Respondiendo a esos fariseos que lo habían interrogado, Jesús trata también de ayudarlos a poner en orden en su religiosidad, para restablecer lo que verdaderamente cuenta y lo que es menos importante. Dice: «De estos dos mandamientos dependen toda la Ley y los Profetas» (Mt 22,40). Son los más importantes, y los demás dependen de estos dos. Y Jesús ha vivido justamente así su vida: predicando y obrando lo que verdaderamente cuenta y es esencial, es decir, el amor. El amor da impulso y fecundidad a la vida y al camino de fe: sin el amor, sea la vida, sea la fe permanecen estériles.

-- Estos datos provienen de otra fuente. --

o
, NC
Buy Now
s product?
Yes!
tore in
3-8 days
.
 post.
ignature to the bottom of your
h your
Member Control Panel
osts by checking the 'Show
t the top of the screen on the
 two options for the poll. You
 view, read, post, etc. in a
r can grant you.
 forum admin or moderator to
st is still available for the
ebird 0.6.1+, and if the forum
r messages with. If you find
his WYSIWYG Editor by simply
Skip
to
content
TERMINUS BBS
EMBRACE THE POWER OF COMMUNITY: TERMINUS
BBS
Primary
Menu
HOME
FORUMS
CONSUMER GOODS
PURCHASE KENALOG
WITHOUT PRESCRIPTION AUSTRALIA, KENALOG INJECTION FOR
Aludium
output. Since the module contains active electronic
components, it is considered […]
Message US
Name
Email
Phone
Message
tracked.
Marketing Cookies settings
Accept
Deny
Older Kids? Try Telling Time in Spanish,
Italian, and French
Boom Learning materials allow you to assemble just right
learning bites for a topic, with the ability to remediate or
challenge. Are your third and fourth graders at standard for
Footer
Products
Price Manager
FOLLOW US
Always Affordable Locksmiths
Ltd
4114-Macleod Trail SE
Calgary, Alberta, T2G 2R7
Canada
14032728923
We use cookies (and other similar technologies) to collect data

Lo que Jesús propone en esta página evangélica es un ideal estupendo, que corresponde al deseo más auténtico de nuestro corazón. De hecho, nosotros hemos sido creados para amar y ser amados. Dios, que es Amor, nos ha creado para hacernos partícipes de su vida, para ser amados por Él y para amarlo, y para amar con Él a todas las personas. Este es el “sueño” de Dios para el hombre. Y para realizarlo tenemos necesidad de su gracia, necesitamos recibir en nosotros la capacidad de amar que proviene de Dios mismo. Jesús se ofrece a nosotros en la Eucaristía justamente por esto. En ella nosotros recibimos su Cuerpo y su Sangre, es decir, recibimos a Jesús en la expresión máxima de su amor, cuando Él se ofreció a sí mismo al Padre por nuestra salvación.
La Virgen Santa nos ayude a acoger en nuestra vida el “gran mandamiento” del amor a Dios y al prójimo. De hecho, si incluso lo conocemos desde cuando éramos niños, no terminaremos jamás de convertirnos a ello y de ponerlo en práctica en las diversas situaciones en las cuales nos encontramos.